The entries below are to be repeated exactly, with the pictures left out.

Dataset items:
━━━━━━

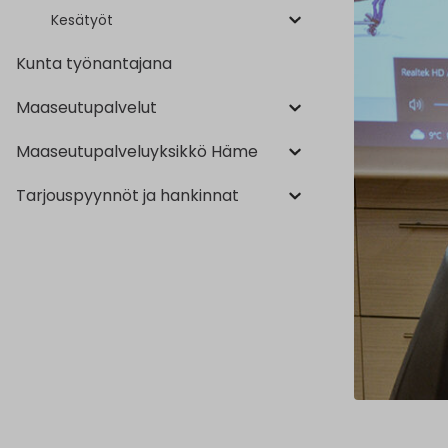
Kesätyöt
Kunta työnantajana
Maaseutupalvelut
Maaseutupalveluyksikkö Häme
Tarjouspyynnöt ja hankinnat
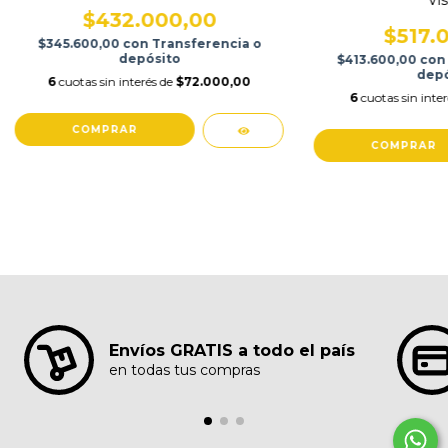
Vis
$432.000,00
$517.
$345.600,00
con
Transferencia o
depósito
$413.600,00
con
depó
6
cuotas sin interés de
$72.000,00
6
cuotas sin inte
COMPRAR
COMPRAR
Envíos GRATIS a todo el país
en todas tus compras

━━━━━━

## Response below:
Kesätyöt
Kunta työnantajana
Maaseutupalvelut
Maaseutupalveluyksikkö Häme
Tarjouspyynnöt ja hankinnat
Vis
$432.000,00
$517.
$345.600,00
con
Transferencia o
depósito
$413.600,00
con
depó
6
cuotas sin interés de
$72.000,00
6
cuotas sin inte
COMPRAR
COMPRAR
Envíos GRATIS a todo el país
en todas tus compras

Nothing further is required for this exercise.